Belgian Prime Minister Herman Van Rompuy reportedly has the backing of France and Germany for the European Union presidency, expected to be decided during a meeting of the organization's leaders Thursday, EUobserver.com reported. Also to be decided is a new European Union foreign policy position at the meeting in Brussels.
Five years ago, Van Rompuy spoke against Turkey joining the EU, saying it would dilute Europe's Christian values and heritage, The Daily Telegraph reported Thursday.
"Turkey is not a part of Europe and will never be part of Europe," he said in a 2004 speech. "The universal values which are in force in Europe, and which are fundamental values of Christianity, will lose vigor with the entry of a large Islamic country such as Turkey."

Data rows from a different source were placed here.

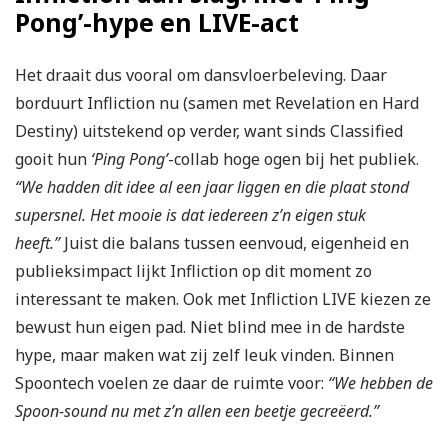
Pong’-hype en LIVE-act
Het draait dus vooral om dansvloerbeleving. Daar
borduurt Infliction nu (samen met Revelation en Hard
Destiny) uitstekend op verder, want sinds Classified
gooit hun
‘Ping Pong’
-collab hoge ogen bij het publiek.
“We hadden dit idee al een jaar liggen en die plaat stond
supersnel. Het mooie is dat iedereen z’n eigen stuk
heeft.”
Juist die balans tussen eenvoud, eigenheid en
publieksimpact lijkt Infliction op dit moment zo
interessant te maken. Ook met Infliction LIVE kiezen ze
bewust hun eigen pad. Niet blind mee in de hardste
hype, maar maken wat zij zelf leuk vinden. Binnen
Spoontech voelen ze daar de ruimte voor:
“We hebben de
Spoon-sound nu met z’n allen een beetje gecreëerd.”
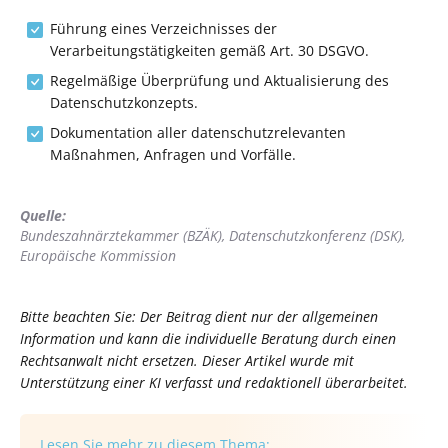
Führung eines Verzeichnisses der
Verarbeitungstätigkeiten gemäß Art. 30 DSGVO.
Regelmäßige Überprüfung und Aktualisierung des
Datenschutzkonzepts.
Dokumentation aller datenschutzrelevanten
Maßnahmen, Anfragen und Vorfälle.
Quelle:
Bundeszahnärztekammer (BZÄK), Datenschutzkonferenz (DSK),
Europäische Kommission
Bitte beachten Sie: Der Beitrag dient nur der allgemeinen
Information und kann die individuelle Beratung durch einen
Rechtsanwalt nicht ersetzen. Dieser Artikel wurde mit
Unterstützung einer KI verfasst und redaktionell überarbeitet.
Lesen Sie mehr zu diesem Thema:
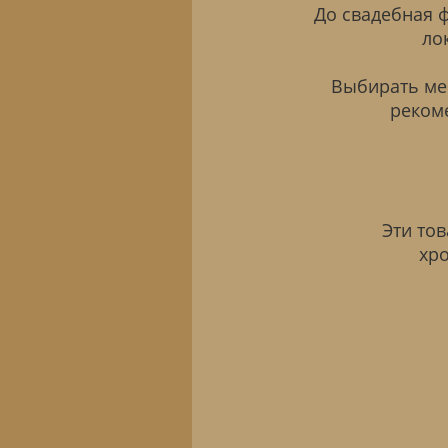
До свадебная 
ло
Выбирать мес
рекоме
Эти то
хр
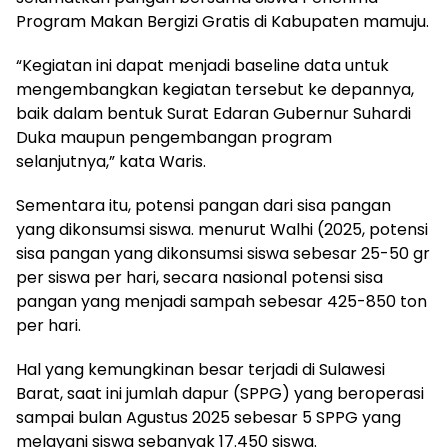
Program Makan Bergizi Gratis di Kabupaten mamuju.
“Kegiatan ini dapat menjadi baseline data untuk
mengembangkan kegiatan tersebut ke depannya,
baik dalam bentuk Surat Edaran Gubernur Suhardi
Duka maupun pengembangan program
selanjutnya,” kata Waris.
Sementara itu, potensi pangan dari sisa pangan
yang dikonsumsi siswa. menurut Walhi (2025, potensi
sisa pangan yang dikonsumsi siswa sebesar 25-50 gr
per siswa per hari, secara nasional potensi sisa
pangan yang menjadi sampah sebesar 425-850 ton
per hari.
Hal yang kemungkinan besar terjadi di Sulawesi
Barat, saat ini jumlah dapur (SPPG) yang beroperasi
sampai bulan Agustus 2025 sebesar 5 SPPG yang
melayani siswa sebanyak 17.450 siswa.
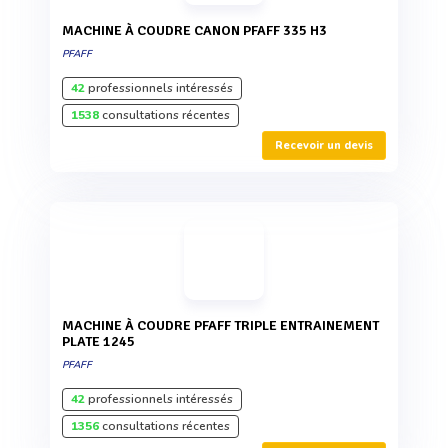
MACHINE À COUDRE CANON PFAFF 335 H3
PFAFF
42
professionnels intéressés
1538
consultations récentes
Recevoir un devis
MACHINE À COUDRE PFAFF TRIPLE ENTRAINEMENT
PLATE 1245
PFAFF
42
professionnels intéressés
1356
consultations récentes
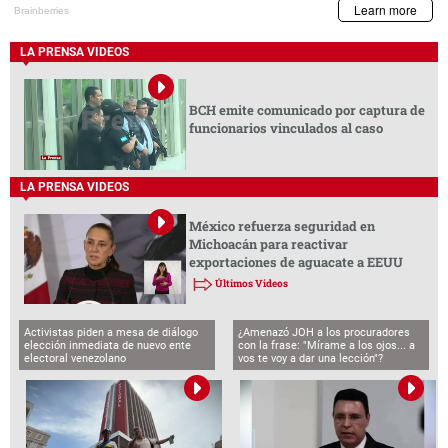
LA PRENSA VIDEOS
BCH emite comunicado por captura de
funcionarios vinculados al caso
LA PRENSA VIDEOS
México refuerza seguridad en
Michoacán para reactivar
exportaciones de aguacate a EEUU
Últimos Videos
Activistas piden a mesa de diálogo
¿Amenazó JOH a los procuradores
elección inmediata de nuevo ente
con la frase: "Mírame a los ojos... a
electoral venezolano
vos te voy a dar una lección"?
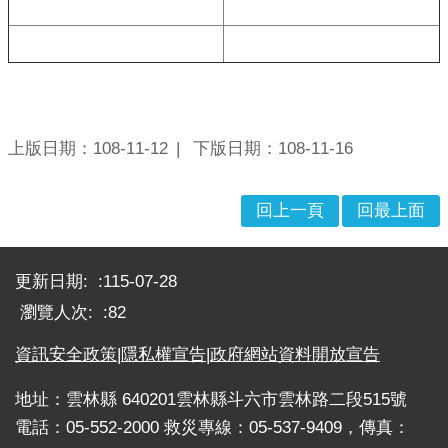
戒
公
告
疏
散
上版日期：108-11-12
下版日期：108-11-16
收
容
回上一頁
回最上面
捐
款、
:::
募
更新日期:
115-07-28
集
及
瀏覽人次:
82
災
害
資訊安全政策
|
隱私權宣告
|
政府網站資料開放宣告
救
地址：雲林縣 640201雲林縣斗六市雲林路二段515號
助
資
電話：05-552-2000 救災專線：05-537-9409，傳真：
訊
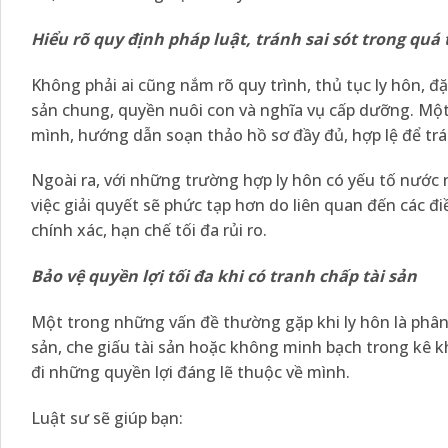
Hiểu rõ quy định pháp luật, tránh sai sót trong quá 
Không phải ai cũng nắm rõ quy trình, thủ tục ly hôn, đặ
sản chung, quyền nuôi con và nghĩa vụ cấp dưỡng. Một 
mình, hướng dẫn soạn thảo hồ sơ đầy đủ, hợp lệ để trán
Ngoài ra, với những trường hợp ly hôn có yếu tố nước 
việc giải quyết sẽ phức tạp hơn do liên quan đến các đi
chính xác, hạn chế tối đa rủi ro.
Bảo vệ quyền lợi tối đa khi có tranh chấp tài sản
Một trong những vấn đề thường gặp khi ly hôn là phân 
sản, che giấu tài sản hoặc không minh bạch trong kê kh
đi những quyền lợi đáng lẽ thuộc về mình.
Luật sư sẽ giúp bạn:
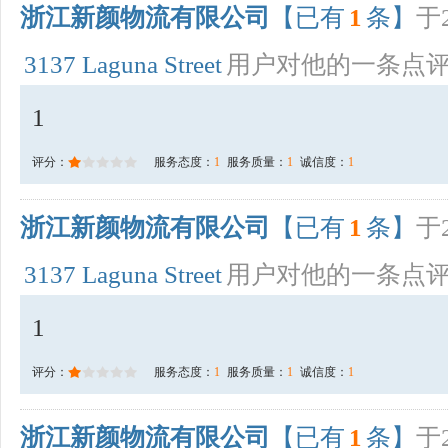
浙江新颜物流有限公司
【已有
1
条】
于2
3137 Laguna Street
用户对他的一条点
1
评分：
服务态度：
1
服务质量：
1
诚信度：
1
浙江新颜物流有限公司
【已有
1
条】
于2
3137 Laguna Street
用户对他的一条点
1
评分：
服务态度：
1
服务质量：
1
诚信度：
1
浙江新颜物流有限公司
【已有
1
条】
于2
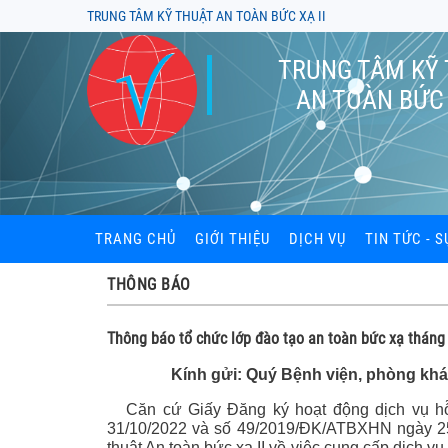
TRUNG TÂM KỸ THUẬT AN TOÀN BỨC XẠ II
TRUNG TÂM KỸ
AN TOÀN BỨC 
TRANG CHỦ
GIỚI THIỆU
DỊCH VỤ
TIN TỨC - S
Đào tạo an toàn bức xạ
THÔNG BÁO
Kiểm định thiết bị bức x
Thông báo tổ chức lớp đào tạo an toàn bức xạ tháng
Kiểm xạ khu vực làm vi
Kính gửi: Quý Bệnh viện, phòng khám,
Cung cấp và đọc liều kế
Căn cứ Giấy Đăng ký hoạt động dịch vụ hỗ
31/10/2022 và số 49/2019/ĐK/ATBXHN ngày 25
Tư vấn hồ sơ cấp phép t
xạ, thiết bị X-quang
thuật An toàn bức xạ II về việc cung cấp dịch vụ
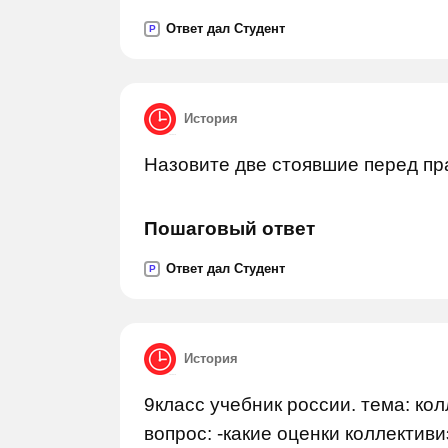
Ответ дал Студент
P
История
Назовите две стоявшие перед пр
Пошаговый ответ
Ответ дал Студент
P
История
9класс учебник россии. тема: ко
вопрос: -какие оценки коллектив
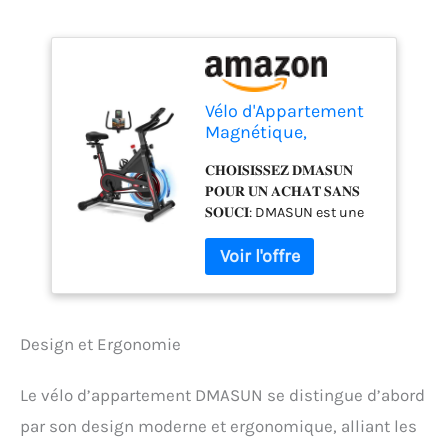
Vélo d'Appartement
Magnétique,
DMASUN
𝐂𝐇𝐎𝐈𝐒𝐈𝐒𝐒𝐄𝐙 𝐃𝐌𝐀𝐒𝐔𝐍
professionnel Vélo
𝐏𝐎𝐔𝐑 𝐔𝐍 𝐀𝐂𝐇𝐀𝐓 𝐒𝐀𝐍𝐒
d'Intérieur
𝐒𝐎𝐔𝐂𝐈: DMASUN est une
Silencieux, Stable,
marque de sport
Écran LCD,
renommée, intégrant la
Résistance à
conception, la production,
Ajustement Continu,
la distribution et le service
Volant d'Inertie
de produits sportifs.
Massif, Coussin de
Depuis 20 ans, notre
Siège Confortable,
Design et Ergonomie
usine produit des vélos
Max 160 kg
d'entraînement qui ont été
Le vélo d’appartement DMASUN se distingue d’abord
vendus aux États-Unis, en
Europe, en Asie et dans de
par son design moderne et ergonomique, alliant les
nombreux autres pays.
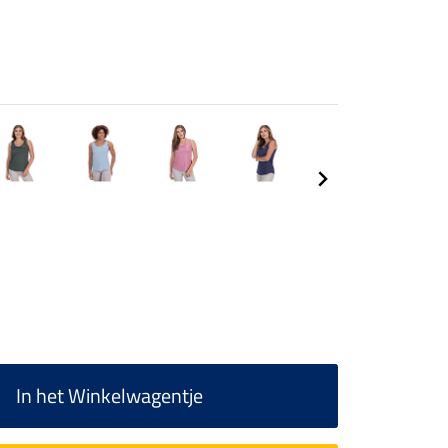
In het Winkelwagentje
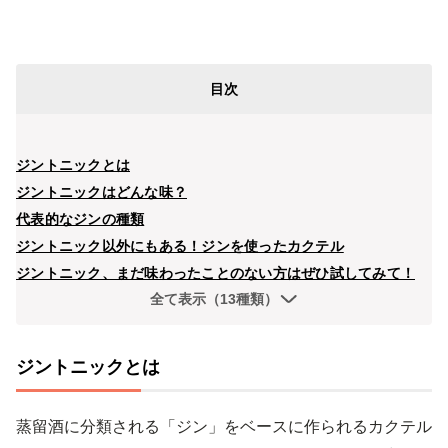
目次
ジントニックとは
ジントニックはどんな味？
代表的なジンの種類
ジントニック以外にもある！ジンを使ったカクテル
ジントニック、まだ味わったことのない方はぜひ試してみて！
全て表示（13種類）
ジントニックとは
蒸留酒に分類される「ジン」をベースに作られるカクテル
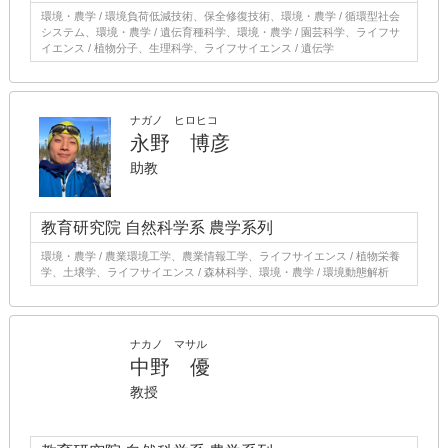
環境・農学 / 環境負荷低減技術、保全修復技術、環境・農学 / 循環型社会
システム、環境・農学 / 遺伝育種科学、環境・農学 / 園芸科学、ライフサ
イエンス / 植物分子、生理科学、ライフサイエンス / 遺伝学
ナガノ ヒロヒコ
永野 博彦
助教
教育研究院 自然科学系 農学系列
環境・農学 / 農業環境工学、農業情報工学、ライフサイエンス / 植物栄養
学、土壌学、ライフサイエンス / 森林科学、環境・農学 / 環境動態解析
ナカノ マサル
中野 優
教授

His views have earned support from Vlaams Belang, the far-right Flemish anti-immigrant party in Belgium, the British newspaper said.
"We are entirely in agreement with Van Rompuy over this question and are convinced he will defend this point of view as president of the EU," said Vlaams Belang leader Filip Dewinter. "It is for this reason we openly support him."
Belgian officials confirmed to EUobserver the speech was made, but said the comments were spoken when Van Rompuy was in the opposition.
Anticipating that Britain -- which opposes Van Rompuy as an EU presidential candidate and which favors Turkey's admission to the organization -- would jump on his years-old remarks, one official said, "Things that are said in opposition ... are different from what you find yourself saying when in government."